Work task |
Reprint all of the data below exactly as shown and skip every image.

Dataset entries |
· · · · · · ·
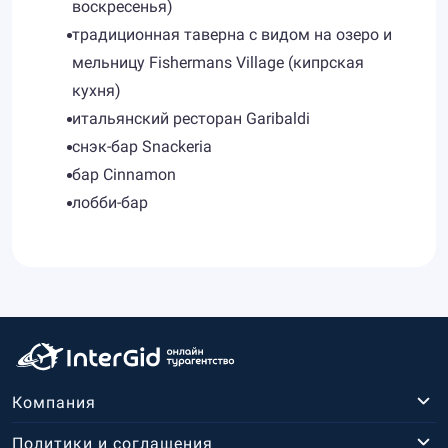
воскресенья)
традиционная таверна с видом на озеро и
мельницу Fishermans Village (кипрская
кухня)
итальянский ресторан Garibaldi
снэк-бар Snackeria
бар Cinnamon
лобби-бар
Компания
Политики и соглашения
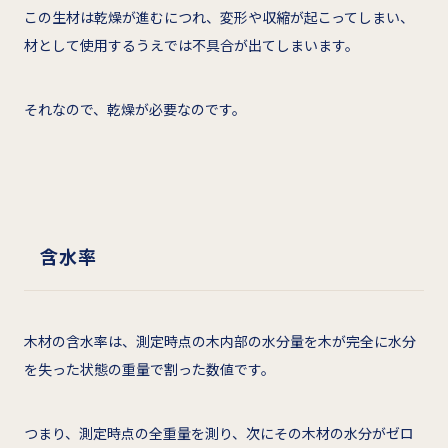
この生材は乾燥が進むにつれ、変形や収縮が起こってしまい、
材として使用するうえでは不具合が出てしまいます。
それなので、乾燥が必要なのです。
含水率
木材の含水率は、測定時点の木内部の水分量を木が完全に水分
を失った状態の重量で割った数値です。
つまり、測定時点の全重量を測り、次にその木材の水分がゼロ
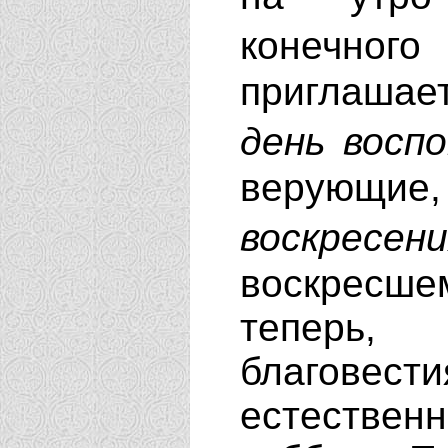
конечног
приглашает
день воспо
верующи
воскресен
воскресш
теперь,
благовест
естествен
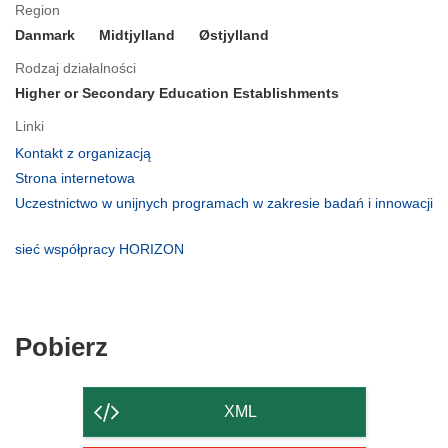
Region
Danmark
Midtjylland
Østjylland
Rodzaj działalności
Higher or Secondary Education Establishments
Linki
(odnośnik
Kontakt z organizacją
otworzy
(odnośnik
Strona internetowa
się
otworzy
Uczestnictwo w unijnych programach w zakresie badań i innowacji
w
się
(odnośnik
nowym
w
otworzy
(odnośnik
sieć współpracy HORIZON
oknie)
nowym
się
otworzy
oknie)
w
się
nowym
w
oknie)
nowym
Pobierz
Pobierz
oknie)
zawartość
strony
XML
· · · · · · ·
Response box |
воскресенья)
традиционная таверна с видом на озеро и
мельницу Fishermans Village (кипрская
кухня)
итальянский ресторан Garibaldi
снэк-бар Snackeria
бар Cinnamon
лобби-бар
Компания
Политики и соглашения
この生材は乾燥が進むにつれ、変形や収縮が起こってしまい、
材として使用するうえでは不具合が出てしまいます。
それなので、乾燥が必要なのです。
含水率
木材の含水率は、測定時点の木内部の水分量を木が完全に水分
を失った状態の重量で割った数値です。
つまり、測定時点の全重量を測り、次にその木材の水分がゼロ
конечног
приглашает
день воспо
верующи
воскресен
воскресш
теперь,
благовест
естествен
Region
Danmark
Midtjylland
Østjylland
Rodzaj działalności
Higher or Secondary Education Establishments
Linki
(odnośnik
Kontakt z organizacją
otworzy
(odnośnik
Strona internetowa
się
otworzy
Uczestnictwo w unijnych programach w zakresie badań i innowacji
w
się
(odnośnik
nowym
w
otworzy
(odnośnik
sieć współpracy HORIZON
oknie)
nowym
się
otworzy
oknie)
w
się
nowym
w
oknie)
nowym
Pobierz
Pobierz
oknie)
zawartość
strony
XML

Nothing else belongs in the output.